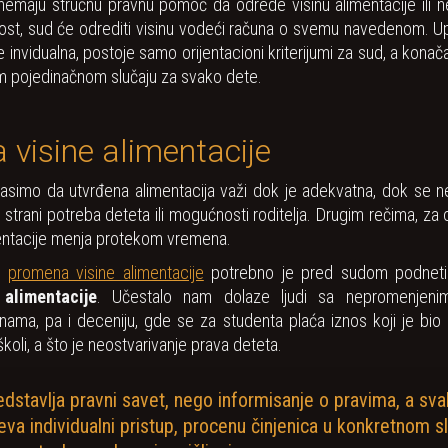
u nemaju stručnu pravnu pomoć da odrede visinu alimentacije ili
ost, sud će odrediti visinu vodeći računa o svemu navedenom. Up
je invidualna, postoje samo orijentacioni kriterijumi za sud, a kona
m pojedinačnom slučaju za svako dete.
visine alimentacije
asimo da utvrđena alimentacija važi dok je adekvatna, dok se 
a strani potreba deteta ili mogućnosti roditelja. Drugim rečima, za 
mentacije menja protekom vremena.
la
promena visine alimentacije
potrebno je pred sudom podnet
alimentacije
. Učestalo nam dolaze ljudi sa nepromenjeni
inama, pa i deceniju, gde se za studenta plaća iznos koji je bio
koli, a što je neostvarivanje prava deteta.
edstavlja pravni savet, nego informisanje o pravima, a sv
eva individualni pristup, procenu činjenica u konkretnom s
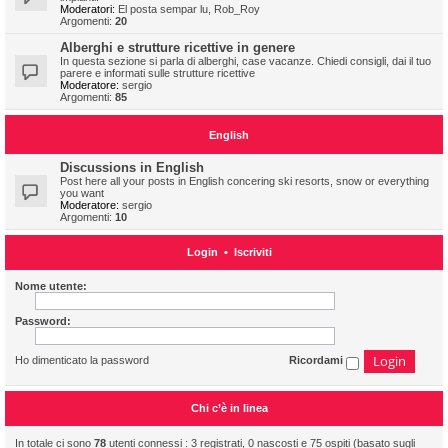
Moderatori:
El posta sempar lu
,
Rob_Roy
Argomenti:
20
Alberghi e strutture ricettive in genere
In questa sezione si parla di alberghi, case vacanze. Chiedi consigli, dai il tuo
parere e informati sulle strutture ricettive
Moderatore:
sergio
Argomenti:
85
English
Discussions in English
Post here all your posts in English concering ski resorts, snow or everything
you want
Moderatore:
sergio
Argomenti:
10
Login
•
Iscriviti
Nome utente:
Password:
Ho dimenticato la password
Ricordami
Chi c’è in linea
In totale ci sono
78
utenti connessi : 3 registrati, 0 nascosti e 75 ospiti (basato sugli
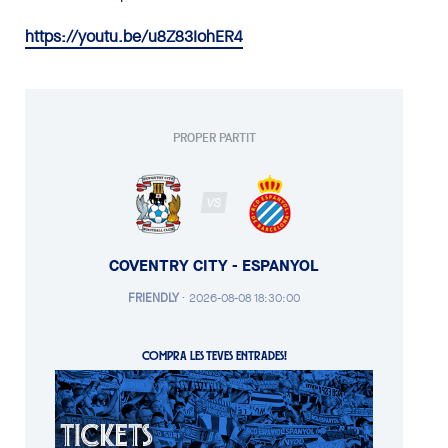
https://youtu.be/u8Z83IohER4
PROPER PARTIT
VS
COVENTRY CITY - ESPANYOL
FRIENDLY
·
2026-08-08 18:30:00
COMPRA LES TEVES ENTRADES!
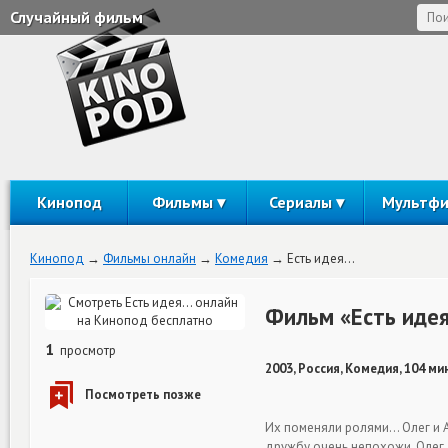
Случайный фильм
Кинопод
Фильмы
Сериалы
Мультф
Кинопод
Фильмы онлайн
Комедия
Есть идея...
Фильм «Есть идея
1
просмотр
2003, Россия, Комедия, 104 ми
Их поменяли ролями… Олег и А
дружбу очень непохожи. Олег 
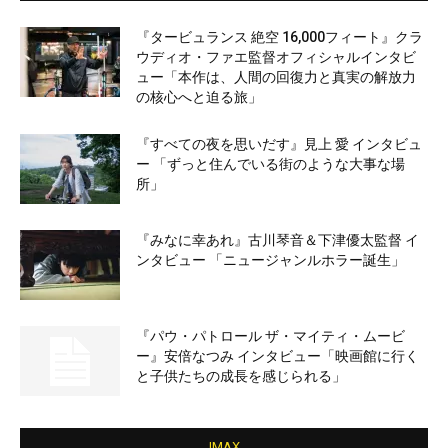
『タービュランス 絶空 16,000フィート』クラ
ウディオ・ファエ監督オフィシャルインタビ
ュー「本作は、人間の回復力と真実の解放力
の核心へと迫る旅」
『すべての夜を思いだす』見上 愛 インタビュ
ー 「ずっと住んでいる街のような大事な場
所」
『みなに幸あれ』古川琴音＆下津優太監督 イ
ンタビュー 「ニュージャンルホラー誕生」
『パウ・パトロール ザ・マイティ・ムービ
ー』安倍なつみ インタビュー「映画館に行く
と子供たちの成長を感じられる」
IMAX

ASSIGNMENT.
Word for word, restate the lines above from the one with "ost, sud će" through the one with "Ho dimenticato la password", keeping both ends and dropping the pictures.

FINISHED EXERCISE.
ost, sud će odrediti visinu vodeći računa o svemu navedenom. Up
je invidualna, postoje samo orijentacioni kriterijumi za sud, a kona
m pojedinačnom slučaju za svako dete.
visine alimentacije
asimo da utvrđena alimentacija važi dok je adekvatna, dok se 
a strani potreba deteta ili mogućnosti roditelja. Drugim rečima, za 
mentacije menja protekom vremena.
la
promena visine alimentacije
potrebno je pred sudom podnet
alimentacije
. Učestalo nam dolaze ljudi sa nepromenjeni
inama, pa i deceniju, gde se za studenta plaća iznos koji je bio
koli, a što je neostvarivanje prava deteta.
edstavlja pravni savet, nego informisanje o pravima, a sv
eva individualni pristup, procenu činjenica u konkretnom s
Moderatori:
El posta sempar lu
,
Rob_Roy
Argomenti:
20
Alberghi e strutture ricettive in genere
In questa sezione si parla di alberghi, case vacanze. Chiedi consigli, dai il tuo
parere e informati sulle strutture ricettive
Moderatore:
sergio
Argomenti:
85
English
Discussions in English
Post here all your posts in English concering ski resorts, snow or everything
you want
Moderatore:
sergio
Argomenti:
10
Login
•
Iscriviti
Nome utente:
Password:
Ho dimenticato la password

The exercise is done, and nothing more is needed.